Latar Belakang Kasus dan Tuduhan

Fadia Arafiq, yang menjabat sebagai Bupati Pekalongan sejak 2021, resmi ditetapkan sebagai tersangka atas dugaan tindak pidana korupsi terkait pengadaan barang dan jasa outsourcing di lingkungan Pemerintah Kabupaten Pekalongan. Kasus ini bermula dari operasi tangkap tangan (OTT) yang dilakukan KPK, yang mengungkap praktik pengadaan yang diduga melibatkan perusahaan milik keluarga Fadia sendiri, PT RNB (Raja Nusantara Berjaya). Dalam konferensi pers, Deputi Penindakan dan Eksekusi KPK, Asep Guntur Rahayu, menyampaikan bahwa Fadia mengaku sebagai musisi dan tidak paham hukum, serta menyerahkan urusan teknis birokrasi kepada Sekretaris Daerah.

Fakta Hukum yang Tidak Bisa Ditepis

Namun, pernyataan tersebut tidak serta merta membebaskan Fadia dari tanggung jawab hukum. Dalam sistem hukum Indonesia, dikenal asas presumptio iures de iure—yang berarti setiap orang dianggap mengetahui hukum yang berlaku, kecuali terbukti sebaliknya. Menurut Wakil Sekretaris Jenderal Dewan Pimpinan Pusat Ikatan Advokat Indonesia (IKADIN), Erwin Natosmal Oemar, asas ini merupakan fondasi utama dalam sistem hukum modern. "Setiap orang diasumsikan mengetahui setiap aturan peraturan perundang-undangan," ujarnya dilansir dari Kompas.com (5/3). Jadi, alasan tidak paham hukum tidak bisa dijadikan pembelaan yang sah.
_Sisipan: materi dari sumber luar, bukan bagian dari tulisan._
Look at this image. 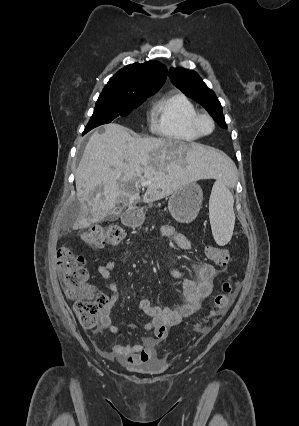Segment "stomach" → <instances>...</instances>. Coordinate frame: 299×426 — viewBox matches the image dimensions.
<instances>
[{
  "label": "stomach",
  "instance_id": "1",
  "mask_svg": "<svg viewBox=\"0 0 299 426\" xmlns=\"http://www.w3.org/2000/svg\"><path fill=\"white\" fill-rule=\"evenodd\" d=\"M203 201L201 187L189 182L175 190L168 202L169 212L180 223H190L197 217Z\"/></svg>",
  "mask_w": 299,
  "mask_h": 426
}]
</instances>
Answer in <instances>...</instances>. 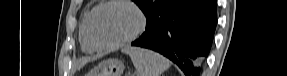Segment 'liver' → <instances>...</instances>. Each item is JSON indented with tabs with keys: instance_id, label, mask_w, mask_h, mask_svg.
Returning <instances> with one entry per match:
<instances>
[{
	"instance_id": "liver-1",
	"label": "liver",
	"mask_w": 287,
	"mask_h": 76,
	"mask_svg": "<svg viewBox=\"0 0 287 76\" xmlns=\"http://www.w3.org/2000/svg\"><path fill=\"white\" fill-rule=\"evenodd\" d=\"M90 59H84L81 63H80V66L79 68L83 67L87 62H89Z\"/></svg>"
}]
</instances>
Konteks Pejabat Publik dan Tanggung Jawabnya

Eks penyidik KPK, Yudi Purnomo Harahap, menegaskan bahwa sebagai pejabat publik, kepala daerah seharusnya memahami aturan hukum dan tata kelola pemerintahan. "Banyak hal yang terkait dengan aturan-aturan yang baik tertulis maupun tidak tertulis, dan itu menjadi pengetahuan umum," katanya. Ia menambahkan, bahwa jabatan sebagai kepala daerah membawa konsekuensi tanggung jawab hukum dan administratif yang harus dipenuhi, dan mengaku tidak paham hukum hanyalah dalih yang tidak dapat diterima.
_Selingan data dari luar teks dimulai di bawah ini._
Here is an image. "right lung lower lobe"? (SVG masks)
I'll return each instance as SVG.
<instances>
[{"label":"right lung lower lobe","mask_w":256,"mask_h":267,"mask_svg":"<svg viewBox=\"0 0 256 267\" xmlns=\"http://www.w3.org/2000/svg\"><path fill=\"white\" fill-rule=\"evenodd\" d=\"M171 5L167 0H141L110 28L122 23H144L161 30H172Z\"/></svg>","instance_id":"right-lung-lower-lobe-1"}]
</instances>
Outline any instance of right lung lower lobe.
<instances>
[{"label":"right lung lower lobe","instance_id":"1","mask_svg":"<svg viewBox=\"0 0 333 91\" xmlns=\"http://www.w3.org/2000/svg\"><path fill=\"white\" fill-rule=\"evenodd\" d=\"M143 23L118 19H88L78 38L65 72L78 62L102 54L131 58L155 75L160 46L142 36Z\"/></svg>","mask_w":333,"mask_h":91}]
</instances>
Kisah di Balik Kasus dan Dugaan Konflik Kepentingan

Kasus ini mencuat setelah Fadia mendirikan perusahaan keluarga, PT RNB, yang mendapatkan banyak proyek pengadaan jasa outsourcing di lingkungan Pemkab Pekalongan. Asep menyebutkan bahwa perusahaan ini didirikan bersama suami dan anaknya, yang juga anggota DPRD. Praktik ini diduga menjadi bentuk konflik kepentingan yang merugikan keuangan negara. "Fadia tetap mengerjakan proyek tersebut meskipun sudah diingatkan tentang potensi konflik," kata Asep.